## [Material to process]
Segment Open

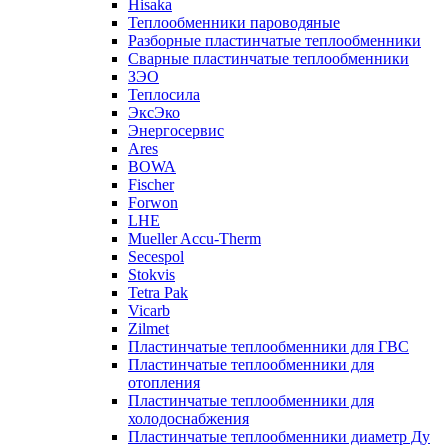
Hisaka
Теплообменники пароводяные
Разборные пластинчатые теплообменники
Сварные пластинчатые теплообменники
ЗЭО
Теплосила
ЭксЭко
Энергосервис
Ares
BOWA
Fischer
Forwon
LHE
Mueller Accu-Therm
Secespol
Stokvis
Tetra Pak
Vicarb
Zilmet
Пластинчатые теплообменники для ГВС
Пластинчатые теплообменники для
отопления
Пластинчатые теплообменники для
холодоснабжения
Пластинчатые теплообменники диаметр Ду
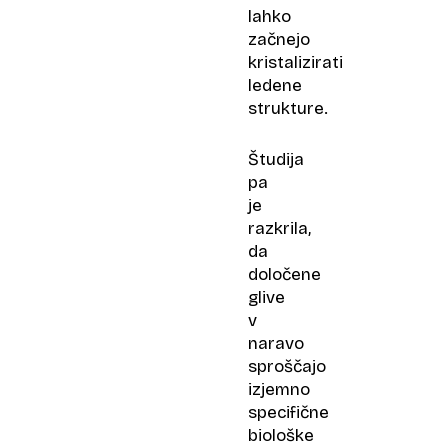
lahko
začnejo
kristalizirati
ledene
strukture.
Študija
pa
je
razkrila,
da
določene
glive
v
naravo
sproščajo
izjemno
specifične
biološke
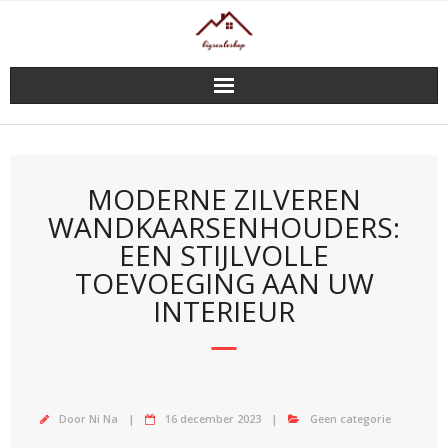
Doorgaan
naar
inhoud
MODERNE ZILVEREN
WANDKAARSENHOUDERS:
EEN STIJLVOLLE
TOEVOEGING AAN UW
INTERIEUR
Door
Ni Na
16 december 2023
Geen categorie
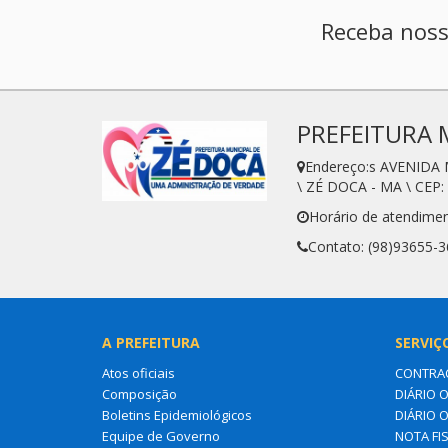
Receba noss
PREFEITURA 
Endereço:s AVENIDA
\ ZÉ DOCA - MA \ CEP:
Horário de atendimen
Contato: (98)93655-
A PREFEITURA
SERVIÇ
Atos oficiais
CONTRA
Composição
DIÁRIO O
Boletins Epidemiológicos
DIÁRIO 
Equipe de Governo
NOTA FI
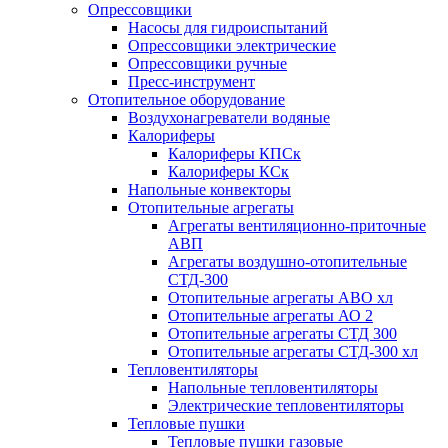
Опрессовщики
Насосы для гидроиспытаний
Опрессовщики электрические
Опрессовщики ручные
Пресс-инструмент
Отопительное оборудование
Воздухонагреватели водяные
Калориферы
Калориферы КПСк
Калориферы КСк
Напольные конвекторы
Отопительные агрегаты
Агрегаты вентиляционно-приточные
АВП
Агрегаты воздушно-отопительные
СТД-300
Отопительные агрегаты АВО хл
Отопительные агрегаты АО 2
Отопительные агрегаты СТД 300
Отопительные агрегаты СТД-300 хл
Тепловентиляторы
Напольные тепловентиляторы
Электрические тепловентиляторы
Тепловые пушки
Тепловые пушки газовые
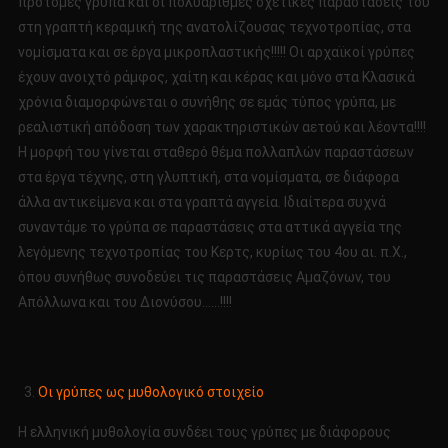
προτομές γρύπα και οι πολυάριθμες σχετικές παραστάσεις του
στη γραπτή κεραμική της ανατολίζουσας τεχνοτροπίας, στα
νομίσματα και σε έργα μικροπλαστικής!!!!! Οι αρχαϊκοί γρύπες
έχουν ανοιχτό ράμφος, χαίτη και κέρας και μόνο στα Κλασικά
χρόνια διαμορφώνεται ο συνήθης σε εμάς τύπος γρύπα, με
ρεαλιστική απόδοση των χαρακτηριστικών αετού και λέοντα!!!!
Η μορφή του γίνεται σταθερό θέμα πολλαπλών παραστάσεων
στα έργα τέχνης, στη γλυπτική, στα νομίσματα, σε διάφορα
άλλα αντικείμενα και στα γραπτά αγγεία. Ιδιαίτερα συχνά
συναντάμε το γρύπα σε παραστάσεις στα αττικά αγγεία της
λεγόμενης τεχνοτροπίας του Κερτς, κυρίως του 4ου αι. π.Χ.,
όπου συνήθως συνοδεύει τις παραστάσεις Αμαζόνων, του
Απόλλωνα και του Διονύσου……!!!!
Οι γρύπες ως μυθολογικό στοιχείο
Η ελληνική μυθολογία συνδέει τους γρύπες με διάφορους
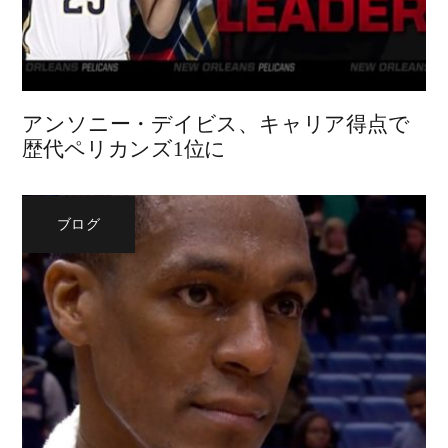
アンソニー・デイビス、キャリア得点で
歴代ペリカンズ1位に
ブログ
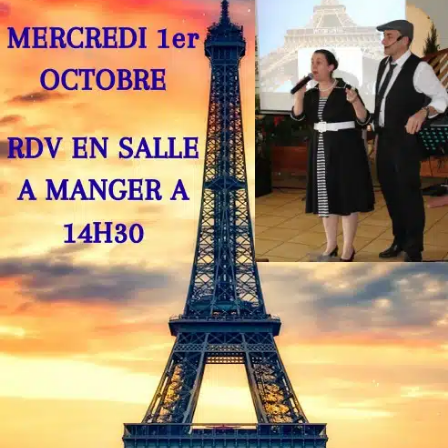
PARTENARIAT
& MÉCÉNAT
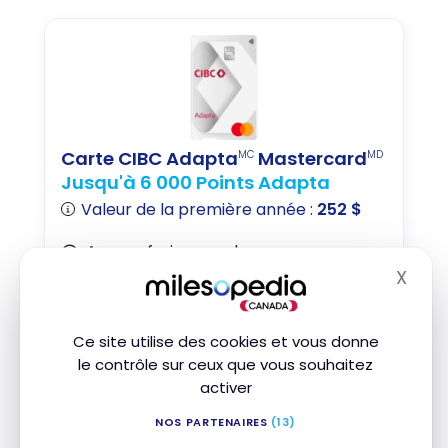
Carte CIBC Adapta
Mastercard
MC
MD
Jusqu'à 6 000 Points Adapta
Valeur de la première année :
252 $
Aucuns frais annuels
X
Acceptée chez Costco
Masq
Service d’assistance routière
Ce site utilise des cookies et vous donne
Souscrire
le contrôle sur ceux que vous souhaitez
activer
Comparer
En savoir plus
NOS PARTENAIRES
(13)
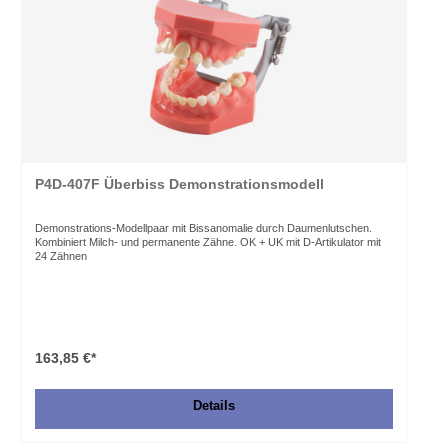
P4D-407F Überbiss Demonstrationsmodell
Demonstrations-Modellpaar mit Bissanomalie durch Daumenlutschen.
Kombiniert Milch- und permanente Zähne. OK + UK mit D-Artikulator mit
24 Zähnen
163,85 €*
Details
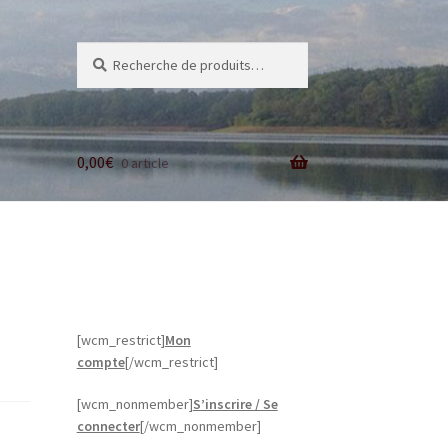
Recherche
Recherche
pour :
0,00
€
0 article
[wcm_restrict]
Mon
compte
[/wcm_restrict]
[wcm_nonmember]
S’inscrire / Se
connecter
[/wcm_nonmember]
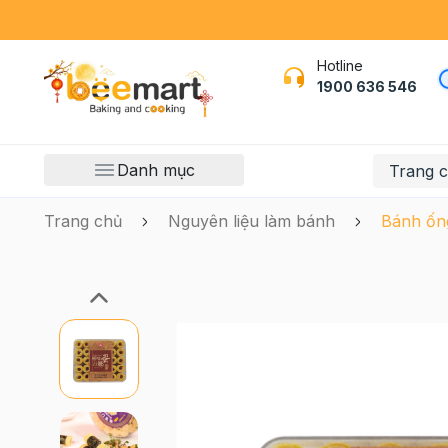
Hotline
1900 636 546
Danh mục
Trang 
Trang chủ
Nguyên liệu làm bánh
Bánh ống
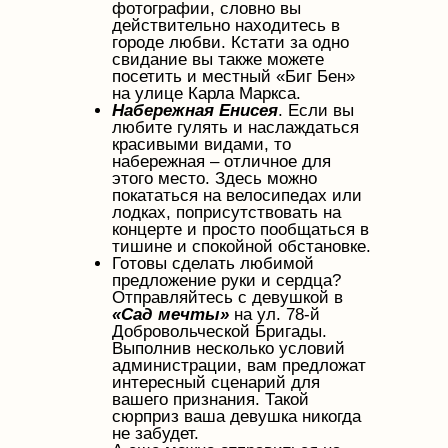
фотографии, словно вы
действительно находитесь в
городе любви. Кстати за одно
свидание вы также можете
посетить и местный «Биг Бен»
на улице Карла Маркса.
Набережная Енисея
. Если вы
любите гулять и наслаждаться
красивыми видами, то
набережная – отличное для
этого место. Здесь можно
покататься на велосипедах или
лодках, поприсутствовать на
концерте и просто пообщаться в
тишине и спокойной обстановке.
Готовы сделать любимой
предложение руки и сердца?
Отправляйтесь с девушкой в
«Сад мечты»
на ул. 78-й
Добровольческой Бригады.
Выполнив несколько условий
администрации, вам предложат
интересный сценарий для
вашего признания. Такой
сюрприз ваша девушка никогда
не забудет.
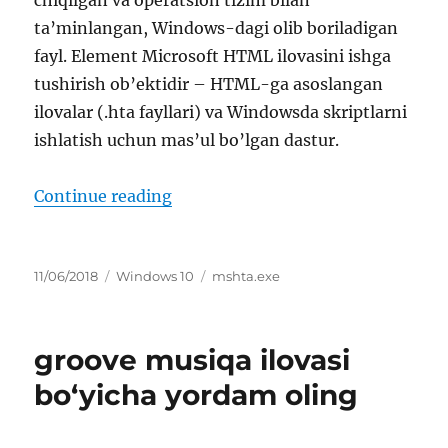
chiqilgan va operatsion tizim bilan
ta’minlangan, Windows-dagi olib boriladigan
fayl. Element Microsoft HTML ilovasini ishga
tushirish ob’ektidir – HTML-ga asoslangan
ilovalar (.hta fayllari) va Windowsda skriptlarni
ishlatish uchun mas’ul bo’lgan dastur.
“mshta.exe Microsoft (R) HTML ilo
Continue reading
Posted
Categories
Tags
11/06/2018
Windows 10
mshta.exe
on
groove musiqa ilovasi
bo‘yicha yordam oling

Segment Closed

Print all the lines above again exactly, without any pictures.

Hisaka
Теплообменники пароводяные
Разборные пластинчатые теплообменники
Сварные пластинчатые теплообменники
ЗЭО
Теплосила
ЭксЭко
Энергосервис
Ares
BOWA
Fischer
Forwon
LHE
Mueller Accu-Therm
Secespol
Stokvis
Tetra Pak
Vicarb
Zilmet
Пластинчатые теплообменники для ГВС
Пластинчатые теплообменники для
отопления
Пластинчатые теплообменники для
холодоснабжения
Пластинчатые теплообменники диаметр Ду
lahko
začnejo
kristalizirati
ledene
strukture.
Študija
pa
je
razkrila,
da
določene
glive
v
naravo
sproščajo
izjemno
specifične
biološke
Doorgaan
naar
inhoud
MODERNE ZILVEREN
WANDKAARSENHOUDERS:
EEN STIJLVOLLE
TOEVOEGING AAN UW
INTERIEUR
Door
Ni Na
16 december 2023
Geen categorie
Receba noss
PREFEITURA 
Endereço:s AVENIDA
\ ZÉ DOCA - MA \ CEP:
Horário de atendimen
Contato: (98)93655-
A PREFEITURA
SERVIÇ
Atos oficiais
CONTRA
Composição
DIÁRIO O
Boletins Epidemiológicos
DIÁRIO 
Equipe de Governo
NOTA FI
Опрессовщики
Насосы для гидроиспытаний
Опрессовщики электрические
Опрессовщики ручные
Пресс-инструмент
Отопительное оборудование
Воздухонагреватели водяные
Калориферы
Калориферы КПСк
Калориферы КСк
Напольные конвекторы
Отопительные агрегаты
Агрегаты вентиляционно-приточные
АВП
Агрегаты воздушно-отопительные
СТД-300
Отопительные агрегаты АВО хл
Отопительные агрегаты АО 2
Отопительные агрегаты СТД 300
Отопительные агрегаты СТД-300 хл
Тепловентиляторы
Напольные тепловентиляторы
Электрические тепловентиляторы
Тепловые пушки
Тепловые пушки газовые
προτομές γρύπα και οι πολυάριθμες σχετικές παραστάσεις του
στη γραπτή κεραμική της ανατολίζουσας τεχνοτροπίας, στα
νομίσματα και σε έργα μικροπλαστικής!!!!! Οι αρχαϊκοί γρύπες
έχουν ανοιχτό ράμφος, χαίτη και κέρας και μόνο στα Κλασικά
χρόνια διαμορφώνεται ο συνήθης σε εμάς τύπος γρύπα, με
ρεαλιστική απόδοση των χαρακτηριστικών αετού και λέοντα!!!!
Η μορφή του γίνεται σταθερό θέμα πολλαπλών παραστάσεων
στα έργα τέχνης, στη γλυπτική, στα νομίσματα, σε διάφορα
άλλα αντικείμενα και στα γραπτά αγγεία. Ιδιαίτερα συχνά
συναντάμε το γρύπα σε παραστάσεις στα αττικά αγγεία της
λεγόμενης τεχνοτροπίας του Κερτς, κυρίως του 4ου αι. π.Χ.,
όπου συνήθως συνοδεύει τις παραστάσεις Αμαζόνων, του
Απόλλωνα και του Διονύσου……!!!!
Οι γρύπες ως μυθολογικό στοιχείο
Η ελληνική μυθολογία συνδέει τους γρύπες με διάφορους
アンソニー・デイビス、キャリア得点で
歴代ペリカンズ1位に
ブログ
PARTENARIAT
& MÉCÉNAT
Carte CIBC Adapta
Mastercard
MC
MD
Jusqu'à 6 000 Points Adapta
Valeur de la première année :
252 $
Aucuns frais annuels
X
Acceptée chez Costco
Masq
Service d’assistance routière
Ce site utilise des cookies et vous donne
Souscrire
le contrôle sur ceux que vous souhaitez
activer
Comparer
En savoir plus
NOS PARTENAIRES
(13)
P4D-407F Überbiss Demonstrationsmodell
Demonstrations-Modellpaar mit Bissanomalie durch Daumenlutschen.
Kombiniert Milch- und permanente Zähne. OK + UK mit D-Artikulator mit
24 Zähnen
163,85 €*
Details
Recherche
Recherche
pour :
0,00
€
0 article
[wcm_restrict]
Mon
compte
[/wcm_restrict]
[wcm_nonmember]
S’inscrire / Se
connecter
[/wcm_nonmember]
Hotline
1900 636 546
Danh mục
Trang 
Trang chủ
Nguyên liệu làm bánh
Bánh ống
фотографии, словно вы
действительно находитесь в
городе любви. Кстати за одно
свидание вы также можете
посетить и местный «Биг Бен»
на улице Карла Маркса.
Набережная Енисея
. Если вы
любите гулять и наслаждаться
красивыми видами, то
набережная – отличное для
этого место. Здесь можно
покататься на велосипедах или
лодках, поприсутствовать на
концерте и просто пообщаться в
тишине и спокойной обстановке.
Готовы сделать любимой
предложение руки и сердца?
Отправляйтесь с девушкой в
«Сад мечты»
на ул. 78-й
Добровольческой Бригады.
Выполнив несколько условий
администрации, вам предложат
интересный сценарий для
вашего признания. Такой
сюрприз ваша девушка никогда
не забудет.
chiqilgan va operatsion tizim bilan
ta’minlangan, Windows-dagi olib boriladigan
fayl. Element Microsoft HTML ilovasini ishga
tushirish ob’ektidir – HTML-ga asoslangan
ilovalar (.hta fayllari) va Windowsda skriptlarni
ishlatish uchun mas’ul bo’lgan dastur.
“mshta.exe Microsoft (R) HTML ilo
Continue reading
Posted
Categories
Tags
11/06/2018
Windows 10
mshta.exe
on
groove musiqa ilovasi
bo‘yicha yordam oling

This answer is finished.